Qu'est-ce qu'il y a ?
Je regarde tes pieds.
Pourquoi ?
Parce qu'ils marchent quand tu marches.
Il vaudrait mieux appeler un médecin.
Tu as froid ?
Un peu, oui.
Il fait une chaleur épouvantable.
Si je me repose, nous pourrons repartir demain.
Tant mieux.
Je te comprends.
On étouffe ici, non ?
Si, peut-être.
Ouvre la fenêtre, alors.
Je peux fermer la porte ?
Bien sûr !
Johan ! Viens me brosser le dos !
J'arrive.
Ça suffit.
Va-t'en !
On va se reposer un peu.
Enlève ta chemise et ta culotte.
Viens ici !
Entrez !
Main...
Maman...
Tiens-toi tranquille, Johan.
Je t'ai dit que je voulais dormir.
Bonjour.
Ce que tu es bronzée !
Je sors faire un tour.
Attends !
Qu'est-ce qu'il y a ?
Rien.
Ce que c'est humiliant, ça !
Je n'en peux plus de cette situation !
Il s'agit d'avoir les idées claires.
C'est devenu insupportable !
Mon Dieu, faites au moins que je meure chez moi.
Ah ! Ça va mieux.
Il faut que je mange.
J'ai l'estomac vide.
C'est ridicule de boire quand on est à jeun.
Merci.
Tu as faim ?
Je peux te donner quelque chose.
Tu voudrais être à la maison ?
Lundi, nous y serons.
On ira chez grand-mère ?
Tout de suite en arrivant.
J'y resterai combien de temps ?
Tout l'été, et puis l'hiver.
Tu iras à l'école là-bas.
Maman viendra me voir ?
Bien sûr !
Et papa ?
Je crois, oui. S'il a le temps.
Il a tant de travail.
Oui, c'est vrai.
Tu t'amuseras... Il y a des chevaux...
J'ai un peu peur des chevaux, tu sais.
C'est vrai.
Il y a des lapins... et puis tu iras en bateau.

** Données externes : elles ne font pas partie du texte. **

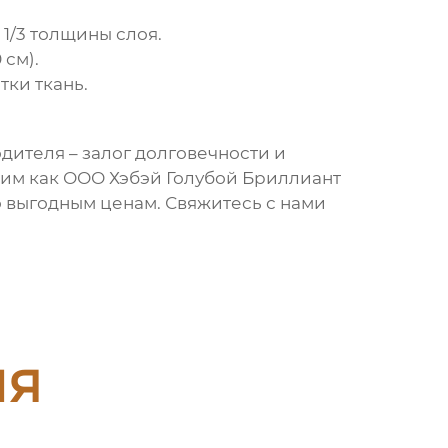
 1/3 толщины слоя.
 см).
тки ткань
.
дителя – залог долговечности и
ким как ООО Хэбэй Голубой Бриллиант
 выгодным ценам. Свяжитесь с нами
ия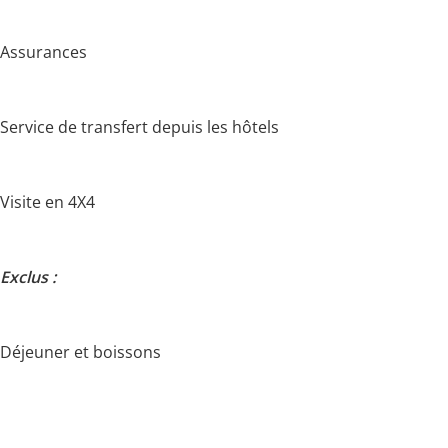
Assurances
Service de transfert depuis les hôtels
Visite en 4X4
Exclus :
Déjeuner et boissons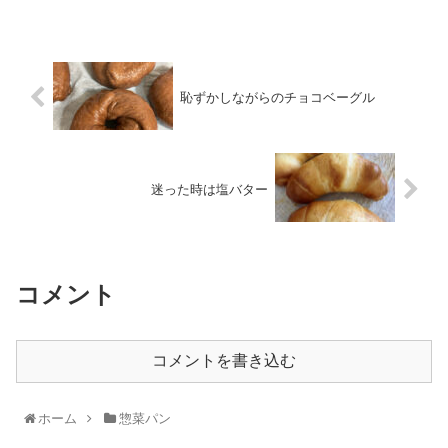
恥ずかしながらのチョコベーグル
迷った時は塩バター
コメント
コメントを書き込む
ホーム
惣菜パン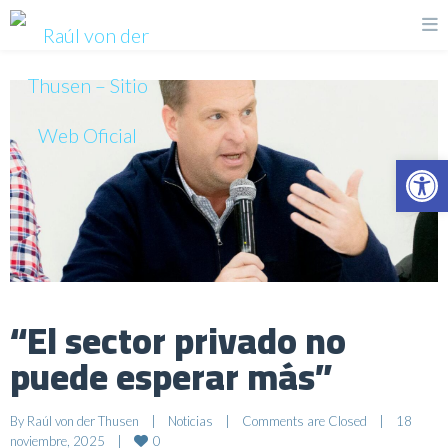
Op
“El sector privado no
puede esperar más”
By 
Raúl von der Thusen
|
Noticias
|
Comments are Closed
|
18 
0
noviembre, 2025    
|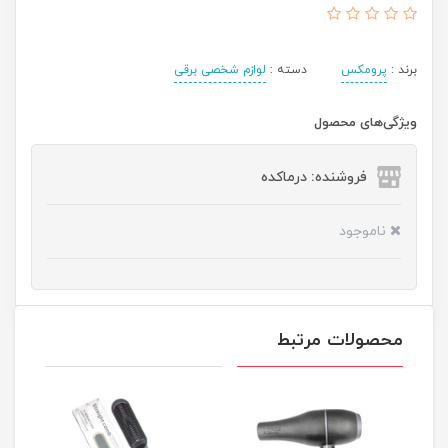
برند :
پرومکس
دسته :
لوازم شخصی برقی
ویژگی‌های محصول
فروشنده: درماکده
ناموجود
محصولات مرتبط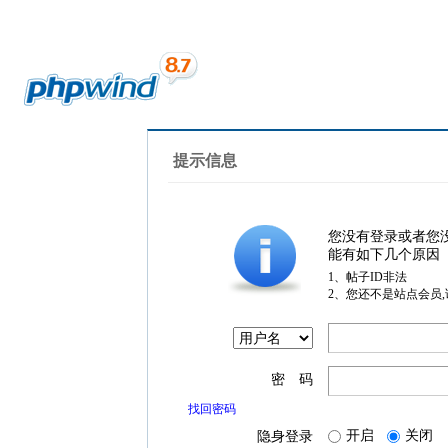
提示信息
您没有登录或者您
能有如下几个原因
1、帖子ID非法
2、您还不是站点会员
密 码
找回密码
开启
关闭
隐身登录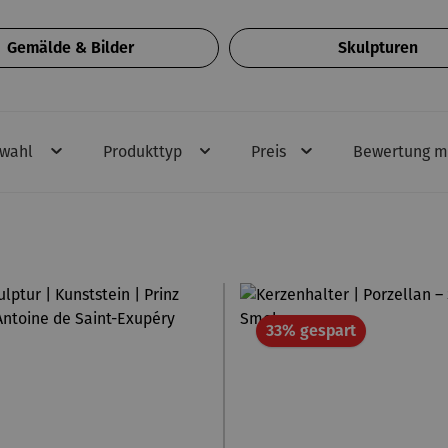
Gemälde & Bilder
Skulpturen
swahl
Produkttyp
Preis
Bewertung m
Rabatt
33% gespart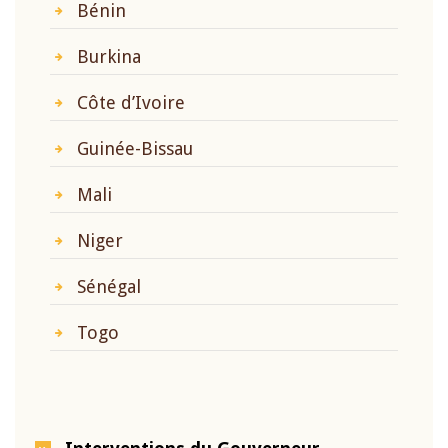
Bénin
Burkina
Côte d’Ivoire
Guinée-Bissau
Mali
Niger
Sénégal
Togo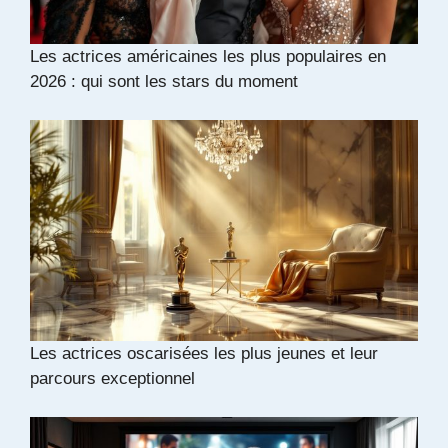
Les actrices américaines les plus populaires en
2026 : qui sont les stars du moment
Les actrices oscarisées les plus jeunes et leur
parcours exceptionnel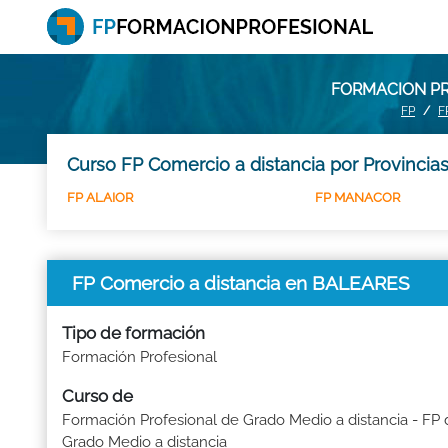
FORMACION PR
FP
F
Curso FP Comercio a distancia por Provincia
FP ALAIOR
FP MANACOR
FP Comercio a distancia en BALEARES
Tipo de formación
Formación Profesional
Curso de
Formación Profesional de Grado Medio a distancia - FP 
Grado Medio a distancia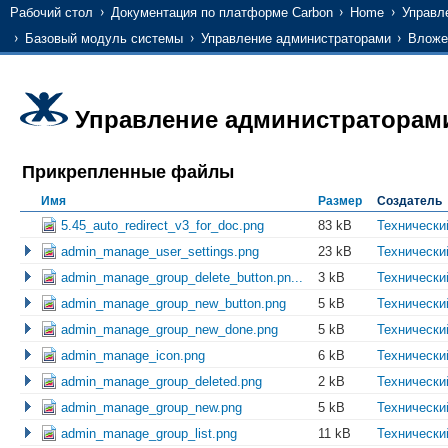
Рабочий стол
Документация по платформе Carbon
Home
Управл
Базовый модуль системы
Управление администраторами
Вложе
Управление администраторам
Прикрепленные файлы
Имя
Размер
Создатель
5.45_auto_redirect_v3_for_doc.png
83 kB
Технически
admin_manage_user_settings.png
23 kB
Технически
admin_manage_group_delete_button.pn...
3 kB
Технически
admin_manage_group_new_button.png
5 kB
Технически
admin_manage_group_new_done.png
5 kB
Технически
admin_manage_icon.png
6 kB
Технически
admin_manage_group_deleted.png
2 kB
Технически
admin_manage_group_new.png
5 kB
Технически
admin_manage_group_list.png
11 kB
Технически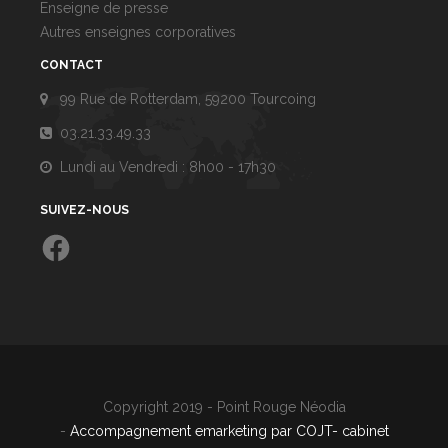
Enseigne de presse
Autres enseignes corporatives
CONTACT
99 Rue de Rotterdam, 59200 Tourcoing
03.21.33.49.33
Lundi au Vendredi : 8h00 - 17h30
SUIVEZ-NOUS
Facebook
Copyright 2019 - Point Rouge Néodia
-
Accompagnement emarketing par COJT- cabinet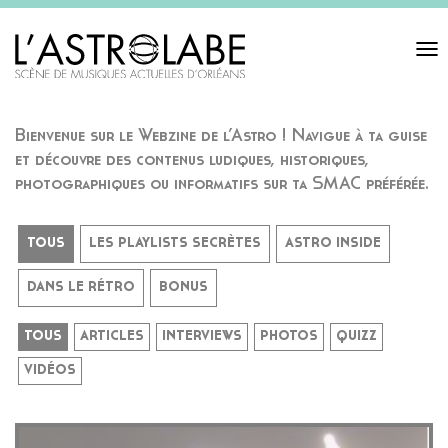
Toggl
navigat
Bienvenue sur le Webzine de l’Astro ! Navigue à ta guise
et découvre des contenus ludiques, historiques,
photographiques ou informatifs sur ta SMAC préférée.
TOUS
LES PLAYLISTS SECRÈTES
ASTRO INSIDE
DANS LE RÉTRO
BONUS
TOUS
ARTICLES
INTERVIEWS
PHOTOS
QUIZZ
VIDÉOS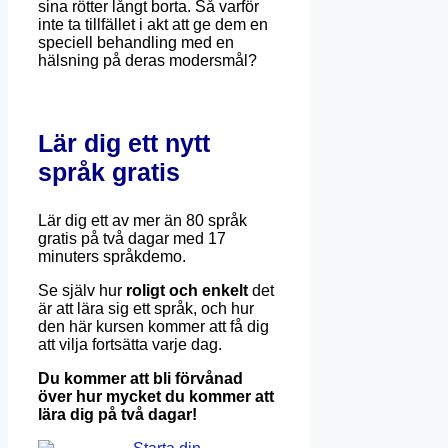
sina rötter långt borta.
Så varför
inte ta tillfället i akt att ge dem en
speciell behandling med en
hälsning på deras modersmål?
Lär dig ett nytt
språk gratis
Lär dig ett av mer än 80 språk
gratis på två dagar med 17
minuters språkdemo.
Se själv hur
roligt och enkelt
det
är att lära sig ett språk, och hur
den här kursen kommer att få dig
att vilja fortsätta varje dag.
Du kommer att bli förvånad
över hur mycket du kommer att
lära dig på två dagar!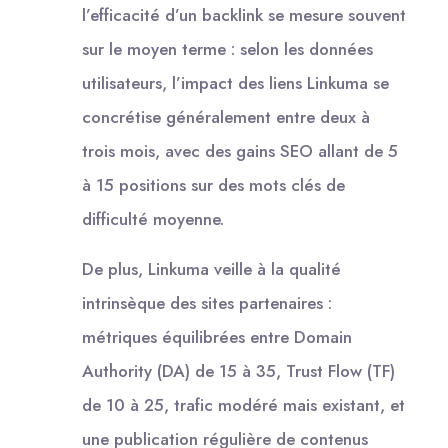
l’efficacité d’un backlink se mesure souvent
sur le moyen terme : selon les données
utilisateurs, l’impact des liens Linkuma se
concrétise généralement entre deux à
trois mois, avec des gains SEO allant de 5
à 15 positions sur des mots clés de
difficulté moyenne.
De plus, Linkuma veille à la qualité
intrinsèque des sites partenaires :
métriques équilibrées entre Domain
Authority (DA) de 15 à 35, Trust Flow (TF)
de 10 à 25, trafic modéré mais existant, et
une publication régulière de contenus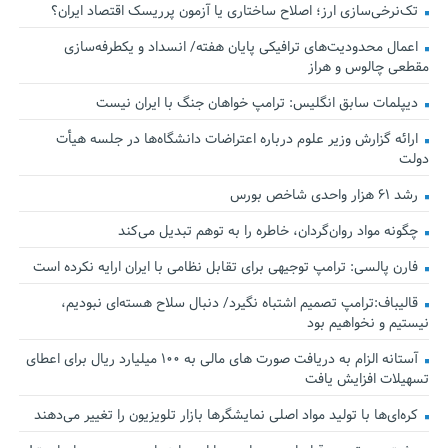
تک‌نرخی‌سازی ارز؛ اصلاح ساختاری یا آزمون پرریسک اقتصاد ایران؟
اعمال محدودیت‌های ترافیکی پایان هفته/ انسداد و یکطرفه‌سازی
مقطعی چالوس و هراز
دیپلمات سابق انگلیس:‌ ترامپ خواهان جنگ با ایران نیست
ارائه گزارش وزیر علوم درباره اعتراضات دانشگاه‌ها در جلسه هیأت
دولت
رشد ۶۱ هزار واحدی شاخص بورس
چگونه مواد روان‌گردان، خاطره را به توهم تبدیل می‌کند
فارن پالسی: ترامپ توجیهی برای تقابل نظامی با ایران ارایه نکرده است
قالیباف:ترامپ تصمیم اشتباه نگیرد/ دنبال سلاح هسته‌ای نبودیم،
نیستیم و نخواهیم بود
آستانه الزام به دریافت صورت های مالی به ۱۰۰ میلیارد ریال برای اعطای
تسهیلات افزایش یافت
کره‌ای‌ها با تولید مواد اصلی نمایشگرها بازار تلویزیون را تغییر می‌دهند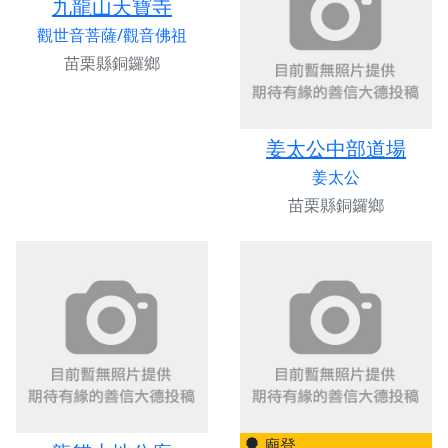
九龍山天寶寺
觀世音菩薩/觀音佛祖
苗栗縣銅鑼鄉
姜太公中部道場
姜太公
苗栗縣銅鑼鄉
廟登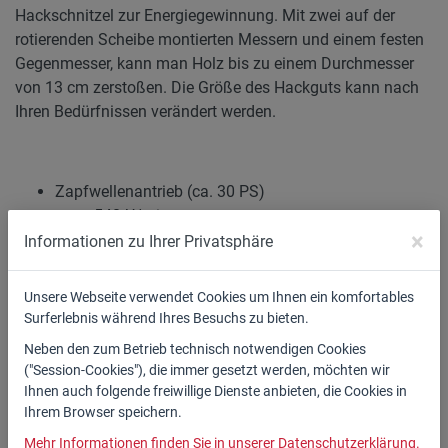
Hackschnitzel zur Energiegewinnung. Mit zwei auf der
rotierenden Scheibe montierten Messern und einem festen
Gegenmesser, kann man Holz bis zu einem Durchmesser
von 13 cm zerstoßen. Die Größe des Hackguts kann nach
Ihren Bedürfnissen verändert werden.
Zapfwellenantrieb (ca. 30 PS)
max. 540 U/min
×
Gewicht: 515 kg
Informationen zu Ihrer Privatsphäre
max. Ast-ø: 130 mm
Abmessungen: 260 x 115 x 240 cm
Unsere Webseite verwendet Cookies um Ihnen ein komfortables
Durchsatz ca. 10 - 18 m3/h
Surferlebnis während Ihres Besuchs zu bieten.
zwei
Hydraulische Einzugswalzen für noch
Neben den zum Betrieb technisch notwendigen Cookies
gleichmäßigeren Einzug
("Session-Cookies"), die immer gesetzt werden, möchten wir
Häckselscheibe ø 600 mm
Ihnen auch folgende freiwillige Dienste anbieten, die Cookies in
3-Punktaufhängung
Ihrem Browser speichern.
Häckselgut-Größe einstellbar ca. 2 - 5mm - geeignet
Mehr Informationen finden Sie in unserer Datenschutzerklärung.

Et tu sais, l'eau est si claire...
qu'on voit toujours le fond.
Tu verras ça ira bien.
Tu viendras, toi ?
Et puis tu pourras aller à la pêche.
Il y a du poisson !
Oui, des perches.
Et aussi des gardons.
J'ai bien mangé, merci.
Laisse la porte ouverte, veux-tu ?
Je peux te faire un joli dessin.
T'inquiète pas,
maman va bientôt revenir.
Et je suis là, moi !
Ah ! Ça va mieux.
Je suis contente.
Qu'est-ce que tu fais ?
Je travaille, tu vois.
Occupe-toi de ton travail au lieu de m'espionner.
Comment diable ai-je pu avoir si peur de toi !
Quand est-ce qu'on part ?
Ce soir, peut-être.
Esther vient avec nous ?
Je ne sais pas.
Comment s'appelle cette ville, maman ?
Timoka, je crois.
Qu'est-ce que c'est ?
Musique ?
Sébastien Bach.
Tu peux donner des cigarettes à Johan ?
Je n'en ai plus.
Elles sont sur la table.
Je peux en prendre quelques-unes ?
Naturellement.
Merci, tu es gentille.
J'espère que vous pourrez partir ce soir.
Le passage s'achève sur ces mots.